Dessa forma, a leitura de Gn 12,10-20 como antecipação narrativa do Êxodo permite reconhecer que a experiência de Sara constitui uma síntese daquilo que o Êxodo desenvolverá em escala coletiva. Ao colocá-la no centro do relato, o texto amplia o horizonte da teologia da libertação e evidencia que a libertação permanece incompleta enquanto persistirem relações que oprimem o corpo feminino e desestabilizam a criação. Trata-se, portanto, de uma chave interpretativa que desloca o eixo da leitura exodal para uma perspectiva que integra experiência individual e memória coletiva. Sara, portanto, não é apenas personagem, mas chave hermenêutica a partir da qual o próprio Êxodo pode ser teologicamente reconfigurado, evidenciando que a ação libertadora de Deus se manifesta de forma inseparável na história, nos corpos e na criação, configurando-se como exigência permanente para a reflexão teológica contemporânea no interior da tradição católica.

Referências

BÍBLIA SAGRADA. Tradução da CNBB. São Paulo: Paulinas, 2023.

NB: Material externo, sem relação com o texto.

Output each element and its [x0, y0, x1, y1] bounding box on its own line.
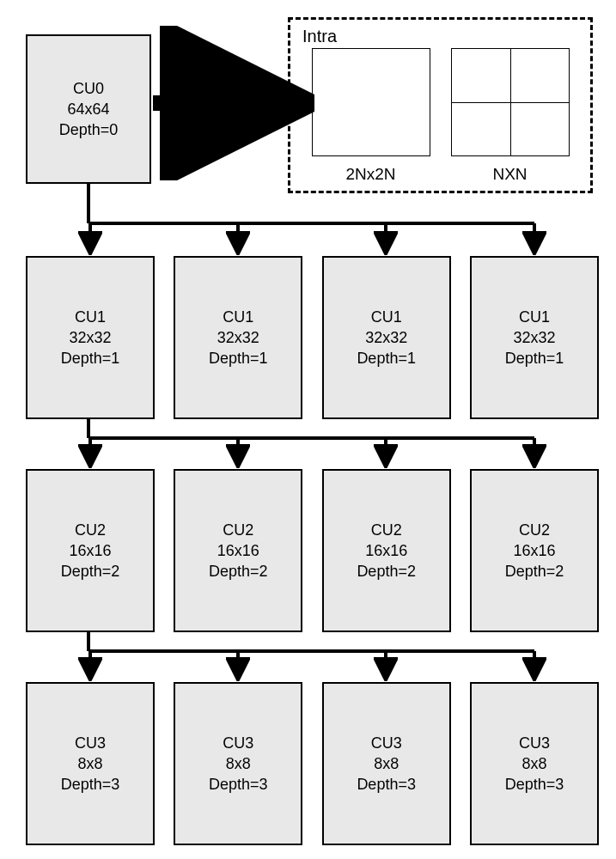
cu-depth: Depth=0	[59, 119, 119, 140]
cu-box: CU3 8x8 Depth=3	[174, 682, 302, 845]
cu-row-1: CU1 32x32 Depth=1 CU1 32x32 Depth=1 CU1 …	[26, 256, 599, 419]
cu-name: CU1	[223, 307, 253, 327]
cu-box: CU2 16x16 Depth=2	[470, 469, 599, 632]
cu-size: 8x8	[77, 753, 102, 774]
cu-depth: Depth=2	[357, 561, 416, 582]
connector-row1	[88, 419, 534, 466]
cu-box: CU1 32x32 Depth=1	[174, 256, 302, 419]
cu-box: CU1 32x32 Depth=1	[26, 256, 155, 419]
pu-nxn: NXN	[451, 48, 570, 184]
cu-box: CU1 32x32 Depth=1	[470, 256, 599, 419]
cu-size: 8x8	[374, 753, 399, 774]
cu-root-box: CU0 64x64 Depth=0	[26, 34, 151, 184]
cu-depth: Depth=2	[209, 561, 268, 582]
cu-name: CU1	[519, 307, 550, 327]
cu-size: 16x16	[217, 540, 259, 561]
pu-2nx2n-square	[312, 48, 430, 156]
connector-row0	[88, 184, 534, 253]
cu-depth: Depth=2	[505, 561, 564, 582]
cu-depth: Depth=1	[209, 348, 268, 369]
cu-size: 16x16	[365, 540, 407, 561]
cu-depth: Depth=3	[209, 774, 268, 795]
cu-depth: Depth=3	[61, 774, 120, 795]
cu-depth: Depth=1	[505, 348, 564, 369]
cu-row-3: CU3 8x8 Depth=3 CU3 8x8 Depth=3 CU3 8x8 …	[26, 682, 599, 845]
cu-name: CU1	[371, 307, 402, 327]
cu-depth: Depth=1	[61, 348, 120, 369]
cu-size: 16x16	[69, 540, 111, 561]
cu-box: CU3 8x8 Depth=3	[322, 682, 451, 845]
cu-box: CU3 8x8 Depth=3	[470, 682, 599, 845]
pu-nxn-label: NXN	[492, 165, 527, 184]
pu-2nx2n-label: 2Nx2N	[345, 165, 395, 184]
cu-size: 32x32	[69, 327, 111, 348]
cu-name: CU2	[223, 520, 253, 540]
cu-box: CU2 16x16 Depth=2	[26, 469, 155, 632]
cu-name: CU1	[75, 307, 106, 327]
cu-depth: Depth=2	[61, 561, 120, 582]
pu-2nx2n: 2Nx2N	[312, 48, 430, 184]
cu-box: CU2 16x16 Depth=2	[322, 469, 451, 632]
connector-row2	[88, 632, 534, 679]
cu-box: CU2 16x16 Depth=2	[174, 469, 302, 632]
cu-size: 8x8	[521, 753, 546, 774]
intra-body: 2Nx2N NXN	[299, 48, 582, 184]
cu-name: CU2	[371, 520, 402, 540]
pu-nxn-square	[451, 48, 570, 156]
cu-size: 64x64	[67, 99, 109, 119]
cu-size: 16x16	[513, 540, 555, 561]
cu-size: 32x32	[217, 327, 259, 348]
cu-size: 32x32	[365, 327, 407, 348]
cu-name: CU3	[519, 733, 550, 753]
cu-size: 32x32	[513, 327, 555, 348]
cu-name: CU3	[371, 733, 402, 753]
cu-depth: Depth=3	[505, 774, 564, 795]
cu-name: CU3	[223, 733, 253, 753]
cu-name: CU2	[519, 520, 550, 540]
cu-size: 8x8	[226, 753, 251, 774]
intra-title: Intra	[302, 27, 582, 46]
cu-depth: Depth=1	[357, 348, 416, 369]
cu-row-2: CU2 16x16 Depth=2 CU2 16x16 Depth=2 CU2 …	[26, 469, 599, 632]
cu-name: CU2	[75, 520, 106, 540]
cu-depth: Depth=3	[357, 774, 416, 795]
cu-name: CU0	[73, 78, 104, 99]
intra-panel: Intra 2Nx2N NXN	[288, 17, 593, 193]
cu-name: CU3	[75, 733, 106, 753]
cu-box: CU3 8x8 Depth=3	[26, 682, 155, 845]
cu-box: CU1 32x32 Depth=1	[322, 256, 451, 419]
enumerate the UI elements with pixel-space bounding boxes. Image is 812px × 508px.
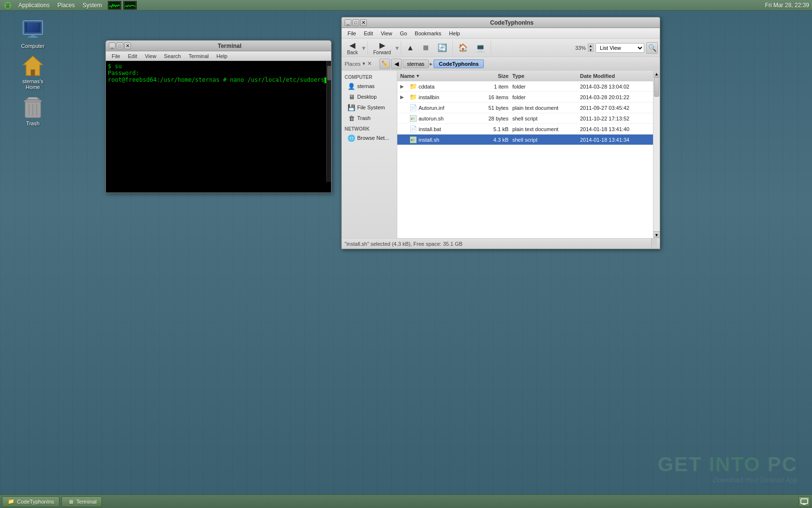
cpu-monitor [108,1,121,10]
fm-maximize-btn[interactable]: □ [352,19,359,26]
fm-file-installbat-date: 2014-01-18 13:41:40 [578,126,653,132]
fm-search-btn[interactable]: 🔍 [646,42,658,54]
fm-file-cddata-size: 1 item [477,84,510,90]
terminal-scroll-thumb[interactable] [327,66,331,80]
top-menubar: Applications Places System Fri Mar 28, 2… [0,0,812,11]
fm-sort-arrow: ▼ [416,74,420,78]
fm-file-installsh-icon: #! [409,135,418,144]
fm-statusbar-scrollbar[interactable] [651,239,657,249]
fm-location-toggle[interactable]: ▾ [362,60,365,67]
fm-stop-btn[interactable]: ⏹ [419,42,433,54]
fm-scroll-thumb[interactable] [654,77,659,97]
menu-system[interactable]: System [79,1,106,10]
terminal-minimize-btn[interactable]: _ [109,43,116,49]
fm-edit-location-btn[interactable]: ✏️ [379,59,390,69]
fm-close-btn[interactable]: ✕ [360,19,367,26]
fm-col-type-header[interactable]: Type [510,73,578,79]
sidebar-item-desktop[interactable]: 🖥 Desktop [345,91,394,102]
fm-expand-installbin[interactable]: ▶ [400,94,406,100]
fm-file-autoruninf[interactable]: ▶ 📄 Autorun.inf 51 bytes plain text docu… [397,103,653,113]
terminal-menu-terminal[interactable]: Terminal [185,52,213,60]
fm-zoom-controls[interactable]: ▲ ▼ [588,44,594,52]
desktop-icon-trash[interactable]: Trash [14,94,52,128]
taskbar-show-desktop-btn[interactable] [798,496,810,507]
fm-forward-btn[interactable]: ▶ Forward [370,39,394,57]
fm-menu-help[interactable]: Help [445,30,464,37]
desktop-icon-computer[interactable]: Computer [14,17,52,51]
terminal-menu-view[interactable]: View [141,52,160,60]
fm-filelist[interactable]: Name ▼ Size Type Date Modified ▶ 📁 cddat… [397,71,653,238]
sidebar-item-browsenet[interactable]: 🌐 Browse Net... [345,133,394,143]
fm-col-name-header[interactable]: Name ▼ [397,73,477,79]
terminal-close-btn[interactable]: ✕ [124,43,131,49]
taskbar-btn-filemanager[interactable]: 📁 CodeTyphonIns [2,496,59,507]
fm-filelist-scrollbar[interactable]: ▲ ▼ [653,71,660,238]
fm-scroll-up[interactable]: ▲ [653,71,660,77]
fm-toolbar-right: 33% ▲ ▼ List View Icon View Compact View… [575,42,658,54]
terminal-title-text: Terminal [131,43,328,49]
fm-menu-bookmarks[interactable]: Bookmarks [411,30,445,37]
fm-file-installbat[interactable]: ▶ 📄 install.bat 5.1 kB plain text docume… [397,124,653,134]
fm-file-installbin-size: 16 items [477,94,510,100]
terminal-window: _ □ ✕ Terminal File Edit View Search Ter… [105,40,332,193]
fm-back-dropdown[interactable]: ▾ [362,44,365,52]
desktop-icon-home[interactable]: sternas's Home [14,52,52,92]
svg-point-2 [8,3,10,5]
home-icon [21,54,44,77]
terminal-line-2: Password: [108,70,329,76]
fm-file-autorunsh[interactable]: ▶ #! autorun.sh 28 bytes shell script 20… [397,113,653,124]
top-bar-left: Applications Places System [3,0,137,10]
fm-file-cddata[interactable]: ▶ 📁 cddata 1 item folder 2014-03-28 13:0… [397,81,653,92]
fm-reload-btn[interactable]: 🔄 [434,42,450,54]
taskbar-terminal-label: Terminal [76,499,97,505]
fm-breadcrumb-parent[interactable]: sternas [403,60,429,68]
terminal-maximize-btn[interactable]: □ [116,43,123,49]
watermark-get: GET [657,453,709,476]
fm-menu-go[interactable]: Go [396,30,411,37]
sidebar-item-sternas[interactable]: 👤 sternas [345,81,394,91]
fm-places-label: Places [345,61,361,67]
sidebar-trash-icon: 🗑 [348,114,355,122]
fm-home-btn[interactable]: 🏠 [455,42,471,54]
fm-up-btn[interactable]: ▲ [403,42,418,54]
fm-zoom-up[interactable]: ▲ [588,44,594,47]
terminal-scrollbar[interactable] [326,61,331,182]
fm-location-close[interactable]: ✕ [367,60,372,67]
terminal-menu-search[interactable]: Search [160,52,185,60]
terminal-menu-file[interactable]: File [108,52,124,60]
fm-forward-dropdown[interactable]: ▾ [395,44,399,52]
fm-expand-cddata[interactable]: ▶ [400,84,406,89]
fm-menu-edit[interactable]: Edit [360,30,377,37]
menu-places[interactable]: Places [54,1,79,10]
terminal-titlebar: _ □ ✕ Terminal [106,41,331,51]
fm-file-autoruninf-name: ▶ 📄 Autorun.inf [397,104,477,112]
trash-icon [21,96,44,120]
fm-scroll-down[interactable]: ▼ [653,231,660,238]
terminal-menu-help[interactable]: Help [213,52,232,60]
fm-zoom-down[interactable]: ▼ [588,48,594,52]
sidebar-sternas-icon: 👤 [348,82,355,90]
fm-breadcrumb-current[interactable]: CodeTyphonIns [434,60,484,68]
taskbar: 📁 CodeTyphonIns 🖥 Terminal [0,494,812,508]
fm-history-back-btn[interactable]: ◀ [391,59,402,69]
sidebar-item-trash[interactable]: 🗑 Trash [345,113,394,123]
fm-file-installsh[interactable]: ▶ #! install.sh 4.3 kB shell script 2014… [397,134,653,145]
terminal-menu-edit[interactable]: Edit [124,52,141,60]
sidebar-item-filesystem[interactable]: 💾 File System [345,102,394,113]
fm-back-btn[interactable]: ◀ Back [344,39,361,57]
fm-toolbar-sep4 [491,41,491,55]
terminal-content[interactable]: $ su Password: root@freebsd64:/usr/home/… [106,61,331,182]
menu-applications[interactable]: Applications [14,1,54,10]
fm-computer-btn[interactable]: 💻 [472,42,489,54]
fm-col-size-header[interactable]: Size [477,73,510,79]
svg-point-1 [6,3,8,5]
fm-menu-file[interactable]: File [344,30,360,37]
fm-col-date-header[interactable]: Date Modified [578,73,653,79]
fm-view-select[interactable]: List View Icon View Compact View [595,43,644,53]
computer-icon-label: Computer [21,43,44,49]
fm-menu-view[interactable]: View [377,30,396,37]
fm-file-installbin[interactable]: ▶ 📁 installbin 16 items folder 2014-03-2… [397,92,653,103]
fm-minimize-btn[interactable]: _ [345,19,351,26]
taskbar-btn-terminal[interactable]: 🖥 Terminal [61,496,102,507]
fm-locationbar: Places ▾ ✕ ✏️ ◀ sternas ▸ CodeTyphonIns [342,57,660,71]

CROATTO, José Severino. Êxodo: uma hermenêutica da liberdade. São Paulo: Paulinas, 1981.

CORDEIRO, Ana Luisa Alves; SCHINELO, José Edmilson. Pentateuco e Livros Históricos. Campo Grande: UCDB, 2023.

FRANCISCO. Carta encíclica Laudato Si’. São Paulo: Paulinas, 2015. Disponível em: https://www.vatican.va/content/francesco/pt/encyclicals/documents/papa-francesco_20150524_enciclica-laudato-si.html. Acesso em: 22 abr. 2026.

GASS, Ildo Bohn (org.). Formação do Império de Davi e Salomão. São Leopoldo: CEBI; São Paulo: Paulus, 2005.

KIBUUKA, Brian. A Torá Comentada. São Paulo: Fonte Editorial, 2019.

MESTERS, Carlos. Por trás das palavras. Petrópolis: Vozes, 1984.

SCHWANTES, Milton. Projetos de esperança. São Paulo: Paulinas, 1987.

TAMEZ, Elsa. Contra toda condenação. São Paulo: Paulus, 1995.

*Seny Giannini – Bacharelanda em Teologia pela Universidade Católica Dom Bosco (UCDB)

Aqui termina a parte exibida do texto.